US President Joe Biden has asked Congress for support to unlock concessional financing for the World Bank, which Treasury Secretary Janet Yellen said could amount to $27 billion.
But work in Congress is being held up as Republicans look for a new House speaker following the ouster of Kevin McCarthy by hardliners last week.
Banga, however, said he was “hopeful” that Congress would approve the measure.
“There are plenty of people on both sides of the House, as well as both sides of the Senate, who understand the value of multilateral banking system as a key to way for the Western and developed world to continue to do the right thing around the world,” he said.
Other countries such as Germany have contributed while Nordic nations and Saudi Arabia are discussing ways to contribute through various instruments, he said.
Yellen said at a separate press conference that she would ask other countries to provide immediate concessional finance for the World Bank.

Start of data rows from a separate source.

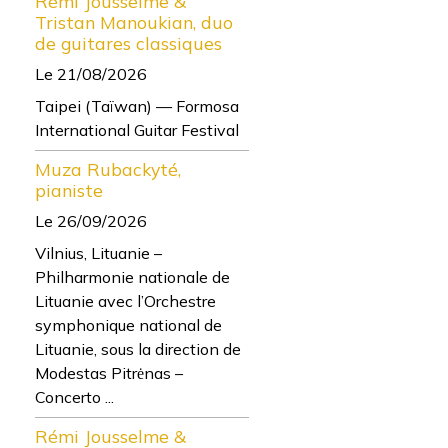
Rémi Jousselme &
Tristan Manoukian, duo
de guitares classiques
Le 21/08/2026
Taipei (Taïwan) — Formosa
International Guitar Festival
Muza Rubackyté,
pianiste
Le 26/09/2026
Vilnius, Lituanie –
Philharmonie nationale de
Lituanie avec l’Orchestre
symphonique national de
Lituanie, sous la direction de
Modestas Pitrėnas –
Concerto ...
Rémi Jousselme &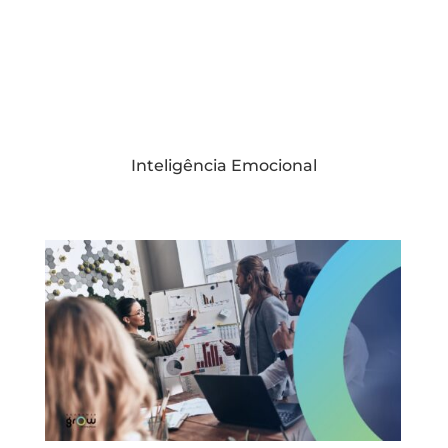
Inteligência Emocional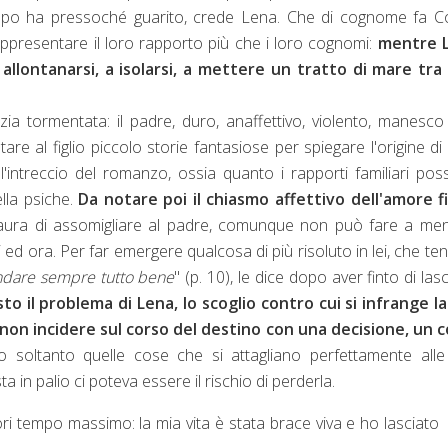
 tempo ha pressoché guarito, crede Lena. Che di cognome fa C
ppresentare il loro rapporto più che i loro cognomi:
mentre 
allontanarsi, a isolarsi, a mettere un tratto di mare tra 
ia tormentata: il padre, duro, anaffettivo, violento, manesco
e al figlio piccolo storie fantasiose per spiegare l'origine di 
ll'intreccio del romanzo, ossia quanto i rapporti familiari po
ella psiche.
Da notare poi il chiasmo affettivo dell'amore fi
ura di assomigliare al padre, comunque non può fare a men
 ed ora. Per far emergere qualcosa di più risoluto in lei, che te
andare sempre tutto bene
" (p. 10), le dice dopo aver finto di lasc
to il problema di Lena, lo scoglio contro cui si infrange l
non incidere sul corso del destino con una decisione, un c
 soltanto quelle cose che si attagliano perfettamente alle
a in palio ci poteva essere il rischio di perderla.
ori tempo massimo: la mia vita è stata brace viva e ho lasciato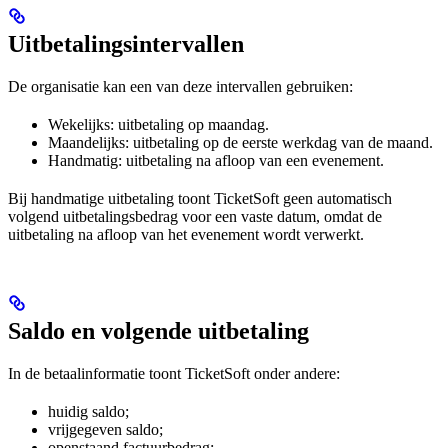
Uitbetalingsintervallen
De organisatie kan een van deze intervallen gebruiken:
Wekelijks: uitbetaling op maandag.
Maandelijks: uitbetaling op de eerste werkdag van de maand.
Handmatig: uitbetaling na afloop van een evenement.
Bij handmatige uitbetaling toont TicketSoft geen automatisch
volgend uitbetalingsbedrag voor een vaste datum, omdat de
uitbetaling na afloop van het evenement wordt verwerkt.
Saldo en volgende uitbetaling
In de betaalinformatie toont TicketSoft onder andere:
huidig saldo;
vrijgegeven saldo;
openstaand factuurbedrag;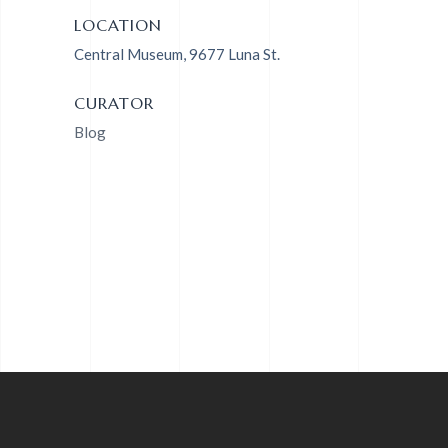
LOCATION
Central Museum, 9677 Luna St.
CURATOR
Blog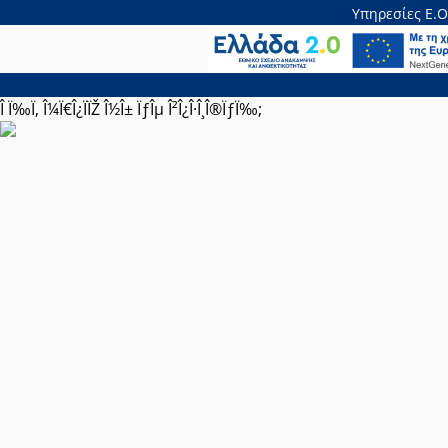
Υπηρεσίες Ε.Ο
Î Ï‰Ï‚ Î¼Ï€Î¿ÏÏŽ Î½Î± ÏƒÎµ Î²Î¿Î·Î¸Î®ÏƒÏ‰;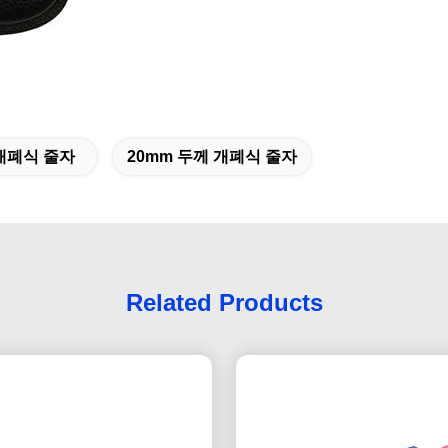
개폐식 줄자
20mm 두께 개폐식 줄자
Related Products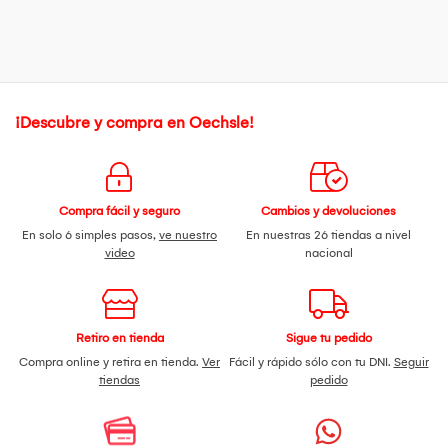
¡Descubre y compra en Oechsle!
Compra fácil y seguro
Cambios y devoluciones
En solo 6 simples pasos,
ve nuestro
En nuestras 26 tiendas a nivel
video
nacional
Retiro en tienda
Sigue tu pedido
Compra online y retira en tienda.
Ver
Fácil y rápido sólo con tu DNI.
Seguir
tiendas
pedido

Separately, the US and China will both need to make major changes to put their medium-term debt and deficit on a sustainable path, International Monetary Fund Fiscal Affairs Director Vitor Gaspar said on Wednesday.
Continuing along their projected fiscal paths will ultimately cause difficulties for the world’s two largest economies, Gaspar told Reuters in an interview.
The US and China are fueling a projected return to higher debt levels after two years of falling debt-to-GDP ratios as a post-COVID growth surge fades.